_TASK GOAL_: Report each line of the records where "door" occurs.
[Start of Attachment]
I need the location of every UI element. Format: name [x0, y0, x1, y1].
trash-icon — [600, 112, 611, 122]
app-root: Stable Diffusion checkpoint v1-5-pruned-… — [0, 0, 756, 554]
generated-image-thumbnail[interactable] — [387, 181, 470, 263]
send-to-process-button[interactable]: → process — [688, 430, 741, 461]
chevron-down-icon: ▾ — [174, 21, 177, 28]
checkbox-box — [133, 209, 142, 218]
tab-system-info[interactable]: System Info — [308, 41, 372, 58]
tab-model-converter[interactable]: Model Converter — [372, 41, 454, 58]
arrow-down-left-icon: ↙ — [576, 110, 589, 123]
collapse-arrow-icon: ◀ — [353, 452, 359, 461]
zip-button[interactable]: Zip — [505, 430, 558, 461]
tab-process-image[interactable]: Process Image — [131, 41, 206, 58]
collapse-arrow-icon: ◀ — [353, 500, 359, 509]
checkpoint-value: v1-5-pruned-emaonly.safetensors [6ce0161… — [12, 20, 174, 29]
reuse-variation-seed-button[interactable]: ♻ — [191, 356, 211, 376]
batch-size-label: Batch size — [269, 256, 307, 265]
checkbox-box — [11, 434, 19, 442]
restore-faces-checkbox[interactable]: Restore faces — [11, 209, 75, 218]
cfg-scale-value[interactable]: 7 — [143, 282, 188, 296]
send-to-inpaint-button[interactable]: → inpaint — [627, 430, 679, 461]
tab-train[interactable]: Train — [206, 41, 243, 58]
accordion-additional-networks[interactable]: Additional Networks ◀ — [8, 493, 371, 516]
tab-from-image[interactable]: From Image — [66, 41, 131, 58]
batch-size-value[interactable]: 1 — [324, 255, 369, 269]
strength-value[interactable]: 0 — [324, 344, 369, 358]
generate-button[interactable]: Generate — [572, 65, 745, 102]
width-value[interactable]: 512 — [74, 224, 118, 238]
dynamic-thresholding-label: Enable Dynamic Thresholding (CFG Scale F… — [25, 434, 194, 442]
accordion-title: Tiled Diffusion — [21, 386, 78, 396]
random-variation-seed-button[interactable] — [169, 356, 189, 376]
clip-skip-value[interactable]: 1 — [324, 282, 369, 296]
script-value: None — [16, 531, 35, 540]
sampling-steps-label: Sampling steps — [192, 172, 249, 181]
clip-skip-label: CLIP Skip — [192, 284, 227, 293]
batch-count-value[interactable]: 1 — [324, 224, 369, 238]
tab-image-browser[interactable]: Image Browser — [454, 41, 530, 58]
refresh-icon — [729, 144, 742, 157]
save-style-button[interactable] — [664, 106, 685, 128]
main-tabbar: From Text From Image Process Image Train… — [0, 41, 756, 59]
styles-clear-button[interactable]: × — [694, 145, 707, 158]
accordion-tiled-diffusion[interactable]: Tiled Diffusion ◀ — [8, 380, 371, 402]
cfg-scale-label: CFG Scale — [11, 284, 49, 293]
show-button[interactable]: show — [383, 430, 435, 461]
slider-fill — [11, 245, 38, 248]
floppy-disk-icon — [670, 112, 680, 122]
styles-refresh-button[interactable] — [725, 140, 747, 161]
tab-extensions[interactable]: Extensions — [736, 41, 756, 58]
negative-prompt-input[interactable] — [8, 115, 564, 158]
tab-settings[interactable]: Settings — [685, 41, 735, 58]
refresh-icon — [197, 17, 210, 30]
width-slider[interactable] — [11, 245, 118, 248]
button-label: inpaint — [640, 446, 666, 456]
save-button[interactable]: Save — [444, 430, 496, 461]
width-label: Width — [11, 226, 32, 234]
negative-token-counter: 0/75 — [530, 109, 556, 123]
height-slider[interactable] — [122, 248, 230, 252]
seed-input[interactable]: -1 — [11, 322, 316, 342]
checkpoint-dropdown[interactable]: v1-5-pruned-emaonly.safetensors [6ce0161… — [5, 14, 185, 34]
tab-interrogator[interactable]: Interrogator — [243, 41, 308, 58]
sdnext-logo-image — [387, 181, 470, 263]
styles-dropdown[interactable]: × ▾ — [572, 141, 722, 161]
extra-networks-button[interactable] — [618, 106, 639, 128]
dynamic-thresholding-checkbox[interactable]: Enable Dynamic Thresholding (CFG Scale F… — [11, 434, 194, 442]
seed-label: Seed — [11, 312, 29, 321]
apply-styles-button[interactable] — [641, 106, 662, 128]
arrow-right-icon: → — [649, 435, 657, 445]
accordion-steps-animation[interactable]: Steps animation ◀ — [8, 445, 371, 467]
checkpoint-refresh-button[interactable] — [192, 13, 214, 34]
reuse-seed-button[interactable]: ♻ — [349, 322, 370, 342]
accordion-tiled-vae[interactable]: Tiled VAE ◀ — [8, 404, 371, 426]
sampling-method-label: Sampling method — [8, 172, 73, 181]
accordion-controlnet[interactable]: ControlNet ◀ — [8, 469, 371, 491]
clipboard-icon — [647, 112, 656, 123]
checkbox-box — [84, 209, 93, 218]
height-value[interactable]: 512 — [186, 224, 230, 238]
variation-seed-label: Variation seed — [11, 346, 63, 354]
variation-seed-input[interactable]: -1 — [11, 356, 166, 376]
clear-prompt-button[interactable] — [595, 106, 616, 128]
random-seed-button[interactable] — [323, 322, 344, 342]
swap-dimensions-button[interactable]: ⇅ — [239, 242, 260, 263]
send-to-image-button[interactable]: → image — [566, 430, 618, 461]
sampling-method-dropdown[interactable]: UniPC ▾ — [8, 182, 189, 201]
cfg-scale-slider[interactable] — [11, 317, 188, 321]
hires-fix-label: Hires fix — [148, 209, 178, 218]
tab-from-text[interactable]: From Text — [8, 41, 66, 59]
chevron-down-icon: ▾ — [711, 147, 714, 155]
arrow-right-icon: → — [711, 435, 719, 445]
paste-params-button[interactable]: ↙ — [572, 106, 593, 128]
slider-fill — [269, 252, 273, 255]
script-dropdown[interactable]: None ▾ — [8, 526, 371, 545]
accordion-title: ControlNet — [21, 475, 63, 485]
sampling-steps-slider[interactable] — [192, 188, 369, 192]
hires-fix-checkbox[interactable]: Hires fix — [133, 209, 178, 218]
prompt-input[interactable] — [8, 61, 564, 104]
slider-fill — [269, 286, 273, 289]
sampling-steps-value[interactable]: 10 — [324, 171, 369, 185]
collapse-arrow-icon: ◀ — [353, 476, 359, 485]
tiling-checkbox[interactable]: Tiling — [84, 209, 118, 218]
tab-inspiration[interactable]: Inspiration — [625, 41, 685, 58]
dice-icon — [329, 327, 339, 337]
[End of Attachment]
[Start of Attachment]
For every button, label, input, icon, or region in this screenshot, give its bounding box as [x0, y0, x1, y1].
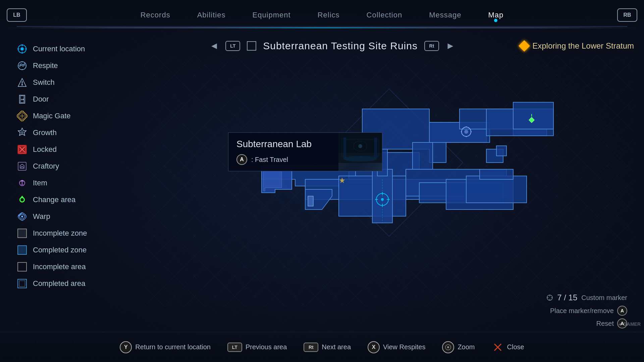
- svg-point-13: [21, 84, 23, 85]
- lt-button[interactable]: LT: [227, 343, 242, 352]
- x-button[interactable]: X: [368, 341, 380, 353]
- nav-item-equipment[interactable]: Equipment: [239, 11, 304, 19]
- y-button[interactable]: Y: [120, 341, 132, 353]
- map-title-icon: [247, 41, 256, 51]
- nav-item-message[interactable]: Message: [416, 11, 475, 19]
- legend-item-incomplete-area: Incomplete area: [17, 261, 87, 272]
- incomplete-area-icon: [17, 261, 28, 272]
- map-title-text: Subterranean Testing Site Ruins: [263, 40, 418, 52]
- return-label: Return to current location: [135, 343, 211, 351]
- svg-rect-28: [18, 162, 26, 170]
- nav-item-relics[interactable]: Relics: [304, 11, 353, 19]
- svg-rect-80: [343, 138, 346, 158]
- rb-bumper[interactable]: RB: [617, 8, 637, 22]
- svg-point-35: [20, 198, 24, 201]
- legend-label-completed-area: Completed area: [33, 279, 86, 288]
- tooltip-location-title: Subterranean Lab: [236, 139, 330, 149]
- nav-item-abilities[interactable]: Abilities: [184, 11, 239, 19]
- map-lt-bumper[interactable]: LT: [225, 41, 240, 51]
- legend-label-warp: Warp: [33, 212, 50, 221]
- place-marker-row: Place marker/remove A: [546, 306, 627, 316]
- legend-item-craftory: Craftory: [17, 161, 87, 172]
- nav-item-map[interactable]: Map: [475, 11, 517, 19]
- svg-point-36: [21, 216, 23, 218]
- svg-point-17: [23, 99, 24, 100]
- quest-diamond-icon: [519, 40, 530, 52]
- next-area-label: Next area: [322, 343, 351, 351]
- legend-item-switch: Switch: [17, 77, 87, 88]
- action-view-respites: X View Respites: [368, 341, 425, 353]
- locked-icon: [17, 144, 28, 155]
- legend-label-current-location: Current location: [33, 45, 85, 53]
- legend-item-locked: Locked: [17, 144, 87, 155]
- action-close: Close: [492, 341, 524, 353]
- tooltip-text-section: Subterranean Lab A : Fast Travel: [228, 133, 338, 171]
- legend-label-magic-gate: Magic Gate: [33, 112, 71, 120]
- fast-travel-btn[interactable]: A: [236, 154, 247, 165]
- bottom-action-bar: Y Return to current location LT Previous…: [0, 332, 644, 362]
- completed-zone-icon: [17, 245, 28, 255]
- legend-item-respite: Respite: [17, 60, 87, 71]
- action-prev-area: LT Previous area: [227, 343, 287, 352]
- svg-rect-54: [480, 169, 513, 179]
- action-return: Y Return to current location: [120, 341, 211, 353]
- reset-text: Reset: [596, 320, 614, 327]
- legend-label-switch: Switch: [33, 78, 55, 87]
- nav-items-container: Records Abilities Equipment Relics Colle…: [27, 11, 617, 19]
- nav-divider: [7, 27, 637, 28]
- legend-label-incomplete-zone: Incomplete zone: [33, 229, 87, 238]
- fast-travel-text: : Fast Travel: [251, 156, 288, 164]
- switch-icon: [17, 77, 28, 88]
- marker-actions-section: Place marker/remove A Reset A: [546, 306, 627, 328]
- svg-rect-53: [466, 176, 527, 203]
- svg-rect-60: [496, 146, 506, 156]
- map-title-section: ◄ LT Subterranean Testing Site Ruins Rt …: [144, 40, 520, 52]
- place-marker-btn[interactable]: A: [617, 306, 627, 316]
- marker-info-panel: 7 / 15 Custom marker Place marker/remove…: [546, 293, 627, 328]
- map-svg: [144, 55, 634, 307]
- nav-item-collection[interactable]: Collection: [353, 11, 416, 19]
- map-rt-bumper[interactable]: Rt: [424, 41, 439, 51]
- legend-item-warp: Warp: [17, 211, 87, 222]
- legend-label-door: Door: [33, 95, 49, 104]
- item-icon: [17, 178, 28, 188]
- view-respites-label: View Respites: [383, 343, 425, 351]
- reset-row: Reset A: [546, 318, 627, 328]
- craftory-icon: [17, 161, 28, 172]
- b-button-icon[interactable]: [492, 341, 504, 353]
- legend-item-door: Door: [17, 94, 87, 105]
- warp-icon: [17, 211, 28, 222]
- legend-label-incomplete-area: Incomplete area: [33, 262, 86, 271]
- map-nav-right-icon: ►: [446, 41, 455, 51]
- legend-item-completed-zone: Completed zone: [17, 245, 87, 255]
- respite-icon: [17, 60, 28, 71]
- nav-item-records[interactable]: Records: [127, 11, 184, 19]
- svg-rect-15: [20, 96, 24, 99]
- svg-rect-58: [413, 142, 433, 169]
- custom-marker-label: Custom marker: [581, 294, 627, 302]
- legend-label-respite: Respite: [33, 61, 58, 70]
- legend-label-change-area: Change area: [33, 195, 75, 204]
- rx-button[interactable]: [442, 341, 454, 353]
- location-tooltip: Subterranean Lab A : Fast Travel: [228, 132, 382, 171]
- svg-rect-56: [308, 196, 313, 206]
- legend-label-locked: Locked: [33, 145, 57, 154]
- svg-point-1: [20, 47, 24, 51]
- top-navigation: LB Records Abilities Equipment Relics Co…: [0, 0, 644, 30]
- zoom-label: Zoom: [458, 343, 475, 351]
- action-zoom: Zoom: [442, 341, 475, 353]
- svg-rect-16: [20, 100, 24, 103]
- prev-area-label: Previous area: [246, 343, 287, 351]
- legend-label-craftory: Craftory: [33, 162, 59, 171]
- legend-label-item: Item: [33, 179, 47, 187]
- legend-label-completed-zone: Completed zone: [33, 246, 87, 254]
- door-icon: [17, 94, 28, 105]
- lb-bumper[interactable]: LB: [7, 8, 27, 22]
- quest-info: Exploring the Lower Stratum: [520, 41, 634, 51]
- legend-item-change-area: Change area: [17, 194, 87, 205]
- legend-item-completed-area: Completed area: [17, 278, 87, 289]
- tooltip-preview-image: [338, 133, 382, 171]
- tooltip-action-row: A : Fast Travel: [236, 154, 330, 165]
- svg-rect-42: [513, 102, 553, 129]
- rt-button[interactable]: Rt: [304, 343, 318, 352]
[End of Attachment]
_TASK RESULT_:
- legend-label-door: Door: [33, 95, 49, 104]
- legend-item-door: Door: [17, 94, 87, 105]
- door-icon: [17, 94, 28, 105]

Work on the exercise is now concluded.